## Task inputs
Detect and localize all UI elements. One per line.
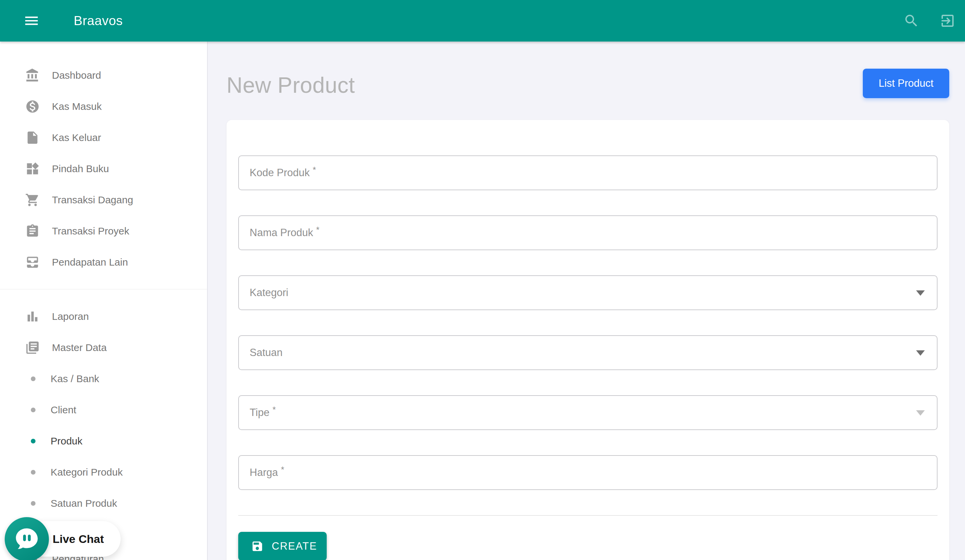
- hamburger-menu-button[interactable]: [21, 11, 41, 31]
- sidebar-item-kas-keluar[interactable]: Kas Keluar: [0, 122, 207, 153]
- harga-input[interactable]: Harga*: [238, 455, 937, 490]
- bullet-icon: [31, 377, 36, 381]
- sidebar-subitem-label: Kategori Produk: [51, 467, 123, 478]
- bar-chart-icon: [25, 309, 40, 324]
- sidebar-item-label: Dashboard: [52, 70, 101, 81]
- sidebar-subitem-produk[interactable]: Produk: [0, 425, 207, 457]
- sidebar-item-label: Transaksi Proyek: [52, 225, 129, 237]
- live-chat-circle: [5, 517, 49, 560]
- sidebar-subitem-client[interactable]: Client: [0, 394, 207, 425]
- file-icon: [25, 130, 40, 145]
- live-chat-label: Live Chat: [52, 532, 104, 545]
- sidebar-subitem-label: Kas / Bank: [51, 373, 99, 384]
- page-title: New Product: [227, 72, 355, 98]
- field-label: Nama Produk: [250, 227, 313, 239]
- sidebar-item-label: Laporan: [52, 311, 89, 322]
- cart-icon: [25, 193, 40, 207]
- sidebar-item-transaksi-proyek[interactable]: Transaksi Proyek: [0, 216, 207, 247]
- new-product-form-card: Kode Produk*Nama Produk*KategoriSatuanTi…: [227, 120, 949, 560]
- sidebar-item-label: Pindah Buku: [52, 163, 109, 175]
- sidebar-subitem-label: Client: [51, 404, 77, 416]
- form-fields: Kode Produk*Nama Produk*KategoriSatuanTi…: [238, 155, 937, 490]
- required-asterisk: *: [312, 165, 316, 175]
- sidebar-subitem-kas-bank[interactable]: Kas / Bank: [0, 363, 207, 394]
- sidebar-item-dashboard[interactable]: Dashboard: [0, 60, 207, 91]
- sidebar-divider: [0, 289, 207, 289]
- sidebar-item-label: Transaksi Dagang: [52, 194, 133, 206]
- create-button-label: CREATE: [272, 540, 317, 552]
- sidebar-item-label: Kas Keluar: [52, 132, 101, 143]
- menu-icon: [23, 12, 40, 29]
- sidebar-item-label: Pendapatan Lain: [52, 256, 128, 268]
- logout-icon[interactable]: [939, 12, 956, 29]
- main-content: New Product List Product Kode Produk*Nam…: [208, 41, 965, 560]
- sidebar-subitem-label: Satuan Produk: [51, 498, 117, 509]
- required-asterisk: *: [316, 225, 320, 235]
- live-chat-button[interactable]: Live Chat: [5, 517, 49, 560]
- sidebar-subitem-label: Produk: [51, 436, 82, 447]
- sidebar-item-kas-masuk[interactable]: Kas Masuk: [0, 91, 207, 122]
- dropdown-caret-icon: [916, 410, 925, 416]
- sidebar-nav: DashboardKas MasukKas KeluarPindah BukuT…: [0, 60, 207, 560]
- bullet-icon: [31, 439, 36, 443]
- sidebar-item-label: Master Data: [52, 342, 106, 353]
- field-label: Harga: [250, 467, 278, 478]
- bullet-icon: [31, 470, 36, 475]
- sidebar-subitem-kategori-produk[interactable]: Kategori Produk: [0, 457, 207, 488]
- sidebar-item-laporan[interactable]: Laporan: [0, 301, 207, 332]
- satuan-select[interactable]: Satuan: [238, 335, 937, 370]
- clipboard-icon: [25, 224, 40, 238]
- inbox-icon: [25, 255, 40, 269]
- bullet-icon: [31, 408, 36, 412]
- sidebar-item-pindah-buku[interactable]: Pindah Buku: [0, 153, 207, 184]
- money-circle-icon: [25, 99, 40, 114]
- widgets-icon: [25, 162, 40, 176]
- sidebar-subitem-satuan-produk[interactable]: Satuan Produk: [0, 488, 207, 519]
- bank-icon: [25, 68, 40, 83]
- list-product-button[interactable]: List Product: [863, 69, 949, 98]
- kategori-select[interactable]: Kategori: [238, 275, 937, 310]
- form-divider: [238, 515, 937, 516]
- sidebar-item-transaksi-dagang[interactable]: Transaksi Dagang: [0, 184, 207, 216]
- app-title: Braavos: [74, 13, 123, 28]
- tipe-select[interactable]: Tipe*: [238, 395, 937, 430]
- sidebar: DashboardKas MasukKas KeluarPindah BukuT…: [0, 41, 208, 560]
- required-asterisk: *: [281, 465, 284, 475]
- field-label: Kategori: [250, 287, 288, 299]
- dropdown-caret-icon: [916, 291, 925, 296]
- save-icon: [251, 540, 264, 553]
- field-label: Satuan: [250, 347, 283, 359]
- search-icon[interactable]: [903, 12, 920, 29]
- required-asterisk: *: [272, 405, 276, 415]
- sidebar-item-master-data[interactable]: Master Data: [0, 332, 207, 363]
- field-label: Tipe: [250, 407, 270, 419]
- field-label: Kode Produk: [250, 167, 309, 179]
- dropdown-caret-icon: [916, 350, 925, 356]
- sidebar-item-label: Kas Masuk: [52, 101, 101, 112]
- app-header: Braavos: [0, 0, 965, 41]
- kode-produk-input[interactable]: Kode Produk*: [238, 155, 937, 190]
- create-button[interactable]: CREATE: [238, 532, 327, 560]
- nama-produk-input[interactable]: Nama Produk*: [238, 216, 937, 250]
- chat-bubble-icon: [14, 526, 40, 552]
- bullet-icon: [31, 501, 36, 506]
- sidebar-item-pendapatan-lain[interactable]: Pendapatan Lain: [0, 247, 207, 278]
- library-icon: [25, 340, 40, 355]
--
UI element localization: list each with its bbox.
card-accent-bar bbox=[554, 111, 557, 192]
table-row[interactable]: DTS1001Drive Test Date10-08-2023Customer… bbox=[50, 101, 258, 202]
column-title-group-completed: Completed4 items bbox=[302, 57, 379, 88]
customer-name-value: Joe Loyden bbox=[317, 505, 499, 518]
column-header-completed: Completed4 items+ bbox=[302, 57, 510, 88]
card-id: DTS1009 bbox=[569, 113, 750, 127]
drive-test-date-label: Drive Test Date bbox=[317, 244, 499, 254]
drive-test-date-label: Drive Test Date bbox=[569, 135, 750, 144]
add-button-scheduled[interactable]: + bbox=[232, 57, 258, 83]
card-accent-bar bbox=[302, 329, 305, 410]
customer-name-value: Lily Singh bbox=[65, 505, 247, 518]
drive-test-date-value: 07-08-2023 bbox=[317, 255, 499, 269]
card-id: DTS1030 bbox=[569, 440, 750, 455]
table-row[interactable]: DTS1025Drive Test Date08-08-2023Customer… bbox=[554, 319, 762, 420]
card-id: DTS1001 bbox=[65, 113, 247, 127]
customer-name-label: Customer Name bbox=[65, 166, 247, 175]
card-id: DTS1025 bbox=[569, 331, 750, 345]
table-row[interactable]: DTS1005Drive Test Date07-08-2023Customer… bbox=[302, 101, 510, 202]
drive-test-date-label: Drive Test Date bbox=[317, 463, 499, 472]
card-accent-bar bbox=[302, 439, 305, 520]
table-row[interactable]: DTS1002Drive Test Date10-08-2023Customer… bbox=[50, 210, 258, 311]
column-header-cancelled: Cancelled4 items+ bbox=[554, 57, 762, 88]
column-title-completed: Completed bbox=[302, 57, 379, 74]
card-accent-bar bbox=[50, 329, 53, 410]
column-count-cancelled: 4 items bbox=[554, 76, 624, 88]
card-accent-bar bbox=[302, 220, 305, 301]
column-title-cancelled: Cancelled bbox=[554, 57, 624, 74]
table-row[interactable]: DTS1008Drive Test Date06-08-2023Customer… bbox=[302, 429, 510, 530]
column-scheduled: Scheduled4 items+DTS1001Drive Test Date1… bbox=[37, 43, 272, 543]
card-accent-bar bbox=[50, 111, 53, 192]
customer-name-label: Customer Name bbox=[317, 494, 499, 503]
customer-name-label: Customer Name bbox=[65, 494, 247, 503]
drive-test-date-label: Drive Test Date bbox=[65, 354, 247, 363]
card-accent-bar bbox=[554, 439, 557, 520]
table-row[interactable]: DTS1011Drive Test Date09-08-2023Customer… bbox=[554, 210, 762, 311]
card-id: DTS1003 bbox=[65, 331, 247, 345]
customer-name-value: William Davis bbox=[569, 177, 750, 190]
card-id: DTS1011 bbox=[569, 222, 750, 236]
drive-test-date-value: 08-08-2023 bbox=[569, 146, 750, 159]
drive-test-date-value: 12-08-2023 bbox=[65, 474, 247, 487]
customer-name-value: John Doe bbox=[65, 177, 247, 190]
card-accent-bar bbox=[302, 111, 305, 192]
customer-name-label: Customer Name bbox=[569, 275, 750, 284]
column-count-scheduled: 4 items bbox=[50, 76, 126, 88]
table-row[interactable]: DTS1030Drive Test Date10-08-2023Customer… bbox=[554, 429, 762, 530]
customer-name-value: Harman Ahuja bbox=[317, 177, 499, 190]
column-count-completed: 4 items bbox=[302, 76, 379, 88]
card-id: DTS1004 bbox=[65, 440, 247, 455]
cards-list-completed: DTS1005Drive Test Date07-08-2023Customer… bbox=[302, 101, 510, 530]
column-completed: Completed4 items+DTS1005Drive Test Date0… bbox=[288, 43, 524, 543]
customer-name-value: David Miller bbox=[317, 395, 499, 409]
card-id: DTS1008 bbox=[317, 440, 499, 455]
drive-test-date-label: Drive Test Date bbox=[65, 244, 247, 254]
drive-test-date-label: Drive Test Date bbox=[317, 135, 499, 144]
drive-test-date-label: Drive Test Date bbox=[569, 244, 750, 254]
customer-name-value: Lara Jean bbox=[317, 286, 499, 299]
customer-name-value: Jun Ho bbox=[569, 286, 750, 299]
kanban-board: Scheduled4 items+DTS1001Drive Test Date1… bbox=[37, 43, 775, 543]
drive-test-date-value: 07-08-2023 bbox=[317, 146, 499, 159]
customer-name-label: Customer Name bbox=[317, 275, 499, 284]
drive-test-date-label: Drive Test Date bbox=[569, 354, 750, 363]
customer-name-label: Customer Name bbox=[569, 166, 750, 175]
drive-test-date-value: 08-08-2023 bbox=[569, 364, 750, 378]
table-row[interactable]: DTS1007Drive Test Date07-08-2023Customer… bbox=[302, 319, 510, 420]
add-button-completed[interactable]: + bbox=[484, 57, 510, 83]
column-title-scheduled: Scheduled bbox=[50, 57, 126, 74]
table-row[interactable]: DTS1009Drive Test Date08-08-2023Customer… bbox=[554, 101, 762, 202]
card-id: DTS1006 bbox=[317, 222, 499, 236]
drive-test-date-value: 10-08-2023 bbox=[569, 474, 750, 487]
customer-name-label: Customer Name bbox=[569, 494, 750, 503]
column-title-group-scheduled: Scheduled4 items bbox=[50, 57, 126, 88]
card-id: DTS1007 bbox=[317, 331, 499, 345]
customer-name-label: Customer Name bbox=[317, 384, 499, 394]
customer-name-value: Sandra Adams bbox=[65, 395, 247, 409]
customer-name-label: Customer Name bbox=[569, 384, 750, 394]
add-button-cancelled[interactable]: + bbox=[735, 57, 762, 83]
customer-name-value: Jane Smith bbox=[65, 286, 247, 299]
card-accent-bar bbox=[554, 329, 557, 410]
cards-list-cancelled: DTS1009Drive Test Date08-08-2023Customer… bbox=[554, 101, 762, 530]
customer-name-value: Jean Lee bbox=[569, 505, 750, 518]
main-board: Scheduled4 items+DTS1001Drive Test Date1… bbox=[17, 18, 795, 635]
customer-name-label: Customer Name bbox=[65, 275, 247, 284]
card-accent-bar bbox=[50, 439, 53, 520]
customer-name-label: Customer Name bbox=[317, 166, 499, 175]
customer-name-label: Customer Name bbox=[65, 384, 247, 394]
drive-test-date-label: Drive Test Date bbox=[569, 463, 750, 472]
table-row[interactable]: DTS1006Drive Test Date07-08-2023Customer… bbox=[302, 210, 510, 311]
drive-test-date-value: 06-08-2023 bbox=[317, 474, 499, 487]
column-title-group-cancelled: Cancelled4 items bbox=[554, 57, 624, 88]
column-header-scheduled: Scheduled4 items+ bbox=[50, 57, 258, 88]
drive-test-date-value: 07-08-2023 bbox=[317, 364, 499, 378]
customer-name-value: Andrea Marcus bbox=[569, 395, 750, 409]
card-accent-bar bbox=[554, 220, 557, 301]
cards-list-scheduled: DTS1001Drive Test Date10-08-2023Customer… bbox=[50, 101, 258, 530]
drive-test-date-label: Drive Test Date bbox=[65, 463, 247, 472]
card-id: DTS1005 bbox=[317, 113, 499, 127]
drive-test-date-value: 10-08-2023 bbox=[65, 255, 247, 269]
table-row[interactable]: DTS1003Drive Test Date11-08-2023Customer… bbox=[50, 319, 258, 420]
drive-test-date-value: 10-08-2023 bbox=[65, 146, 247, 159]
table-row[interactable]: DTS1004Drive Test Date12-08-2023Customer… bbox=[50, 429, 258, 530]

## What the task asks
Report back each line in the material above that contains the string "cancelled".

## Final answer
column-header-cancelled: Cancelled4 items+ bbox=[554, 57, 762, 88]
column-count-cancelled: 4 items bbox=[554, 76, 624, 88]
column-title-cancelled: Cancelled bbox=[554, 57, 624, 74]
add-button-cancelled[interactable]: + bbox=[735, 57, 762, 83]
cards-list-cancelled: DTS1009Drive Test Date08-08-2023Customer… bbox=[554, 101, 762, 530]
column-title-group-cancelled: Cancelled4 items bbox=[554, 57, 624, 88]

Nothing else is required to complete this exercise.